The new culture that has emerged is the first in history to believe that patterns of society must be subordinate to patterns of intellect. The one dominating question of this century has been, Are the social patterns of our world going to run our intellectual life, or is our intellectual life going to run the social patterns? And in that battle, the intellectual patterns have won.
Now, with that illumination, all sorts of things clear up. The reason the Victorians sound so superficial and hypocritical to us today is because of this gulf in values. Even though they were our ancestors they were another very different culture. Trying to understand a member of another culture is impossible without taking into account differences in value. If a Frenchman asks, How can Germans stand to live the way they do? he will get no answer as long as he applies French values to the question.
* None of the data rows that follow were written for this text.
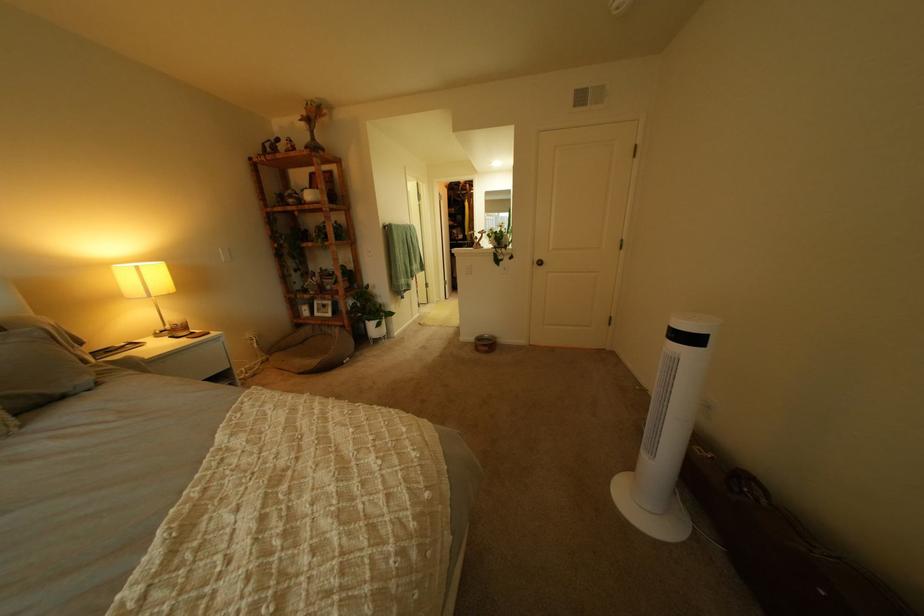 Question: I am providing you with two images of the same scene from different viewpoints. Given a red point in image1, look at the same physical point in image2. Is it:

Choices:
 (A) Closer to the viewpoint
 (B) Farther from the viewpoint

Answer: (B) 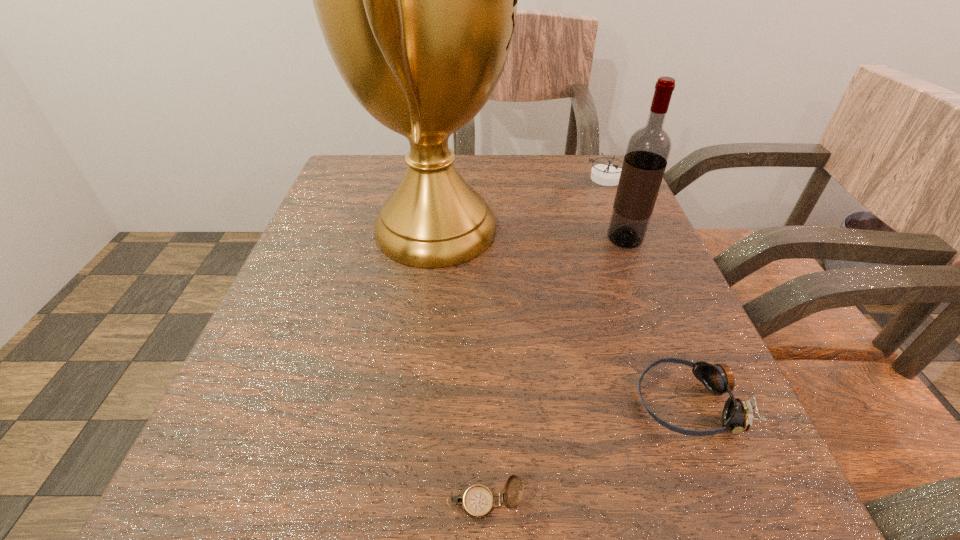 This screenshot has width=960, height=540. What are the coordinates of `blank area at the far right corner` in the screenshot? It's located at (568, 167).

I want to click on vacant space at the near right corner of the desktop, so [700, 505].

Find the location of a particular element. free spot between the left compass and the trophy cup is located at coordinates (460, 366).

Find the location of a particular element. Image resolution: width=960 pixels, height=540 pixels. unoccupied area between the right compass and the tallest object is located at coordinates (520, 204).

Where is `free space between the tallest object and the right compass`? Image resolution: width=960 pixels, height=540 pixels. free space between the tallest object and the right compass is located at coordinates (520, 204).

The width and height of the screenshot is (960, 540). What are the coordinates of `vacant area that lies between the nearest object and the right compass` in the screenshot? It's located at (545, 340).

Where is `free spot between the trophy cup and the second tallest object`? The width and height of the screenshot is (960, 540). free spot between the trophy cup and the second tallest object is located at coordinates (530, 234).

You are a GUI agent. You are given a task and a screenshot of the screen. Output one action in this format:
    pyautogui.click(x=<x>, y=<y>)
    Task: Click on the free area in between the goggles and the right compass
    This screenshot has width=960, height=540.
    Given the screenshot: What is the action you would take?
    pyautogui.click(x=646, y=290)

Where is `unoccupied area between the tallest object and the nearest object`? unoccupied area between the tallest object and the nearest object is located at coordinates (460, 366).

You are a GUI agent. You are given a task and a screenshot of the screen. Output one action in this format:
    pyautogui.click(x=<x>, y=<y>)
    Task: Click on the vacant area that lies between the farther compass and the nearer compass
    The image size is (960, 540).
    Given the screenshot: What is the action you would take?
    pyautogui.click(x=545, y=340) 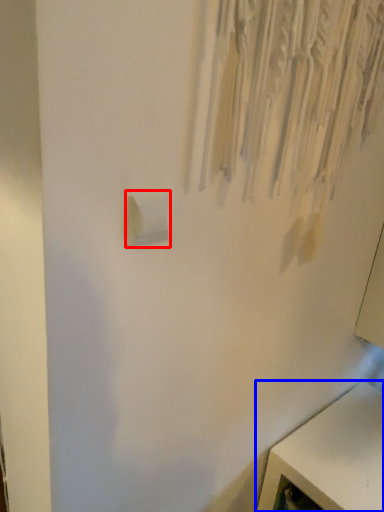 Question: Which point is further to the camera, light switch (highlighted by a red box) or furniture (highlighted by a blue box)?

Choices:
 (A) light switch
 (B) furniture

Answer: (B) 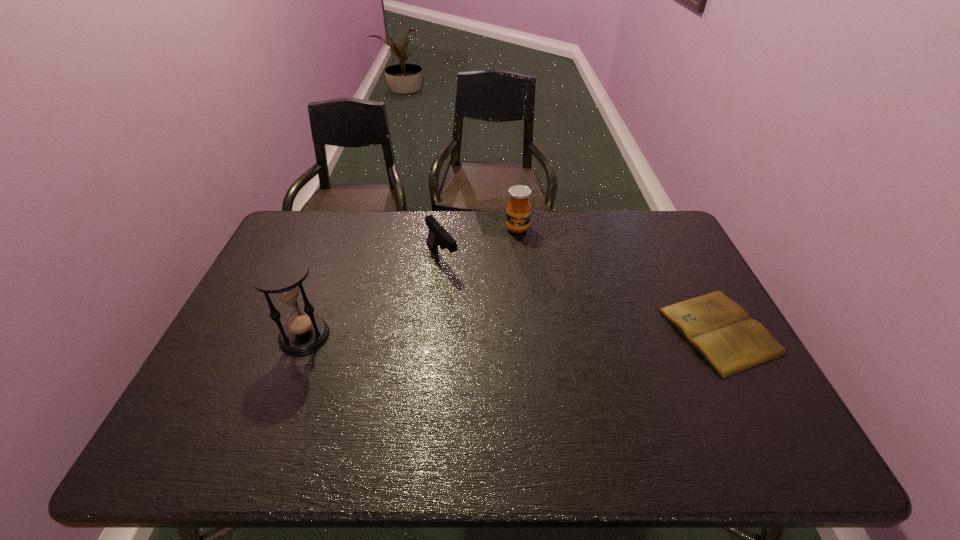 Find the location of a particular element. This screenshot has height=540, width=960. vacant space located 0.300m on the front-facing side of the second shortest object is located at coordinates (503, 335).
If a German asks, How can the French stand to live the way they do? he will get no answer as long as he applies German values to the question. When we ask how could the Victorians stand to live in the hypocritical and superficial way they did, we cannot get a useful answer as long as we superimpose on them twentieth-century values that they did not have.
If one realizes that the essence of the Victorian value pattern was an elevation of society above everything else, then all sorts of things fall into place. What we today call Victorian hypocrisy was not regarded as hypocrisy. It was a virtuous effort to keep one’s thoughts within the limits of social propriety. In the Victorian’s mind quality and intellectuality were not related to one another in such a way that quality had to stand the test of intellectual meaning. The test of anything in the Victorian mind was, Does society approve?
To put social forms to the test of intellectual value was ungracious, and those Victorians really did believe in the social graces. They valued them as the highest attributes of civilization. Grace is an interesting word with an important history, and the fact that they used it the way they did makes it even more interesting. A state of grace as denned by the Calvinists was a state of religious enlightenment. But by the time the Victorians were through with it, grace had changed from godliness to mean something close to social polish.
To the early Calvinists and to ourselves too this debasement of the word seems outrageous, but it becomes understandable when one sees that within the Victorian pattern of values society was God. As Edith Wharton said, Victorians feared scandal worse than they feared disease. They had lost their faith in the religious values of their ancestors and put their faith in society instead. It was only by wearing the corset of society that one kept oneself from lapsing back into a condition of evil. Formalism and prudery were attempts to suppress evil by denying it a place in one’s higher thoughts, and for the Victorian, higher spiritually meant higher socially. There was no distinction between the two. God is a gentleman through and through, and in all probability, Episcopal too. To be a gentleman was as close as you would ever get, while on earth, to God.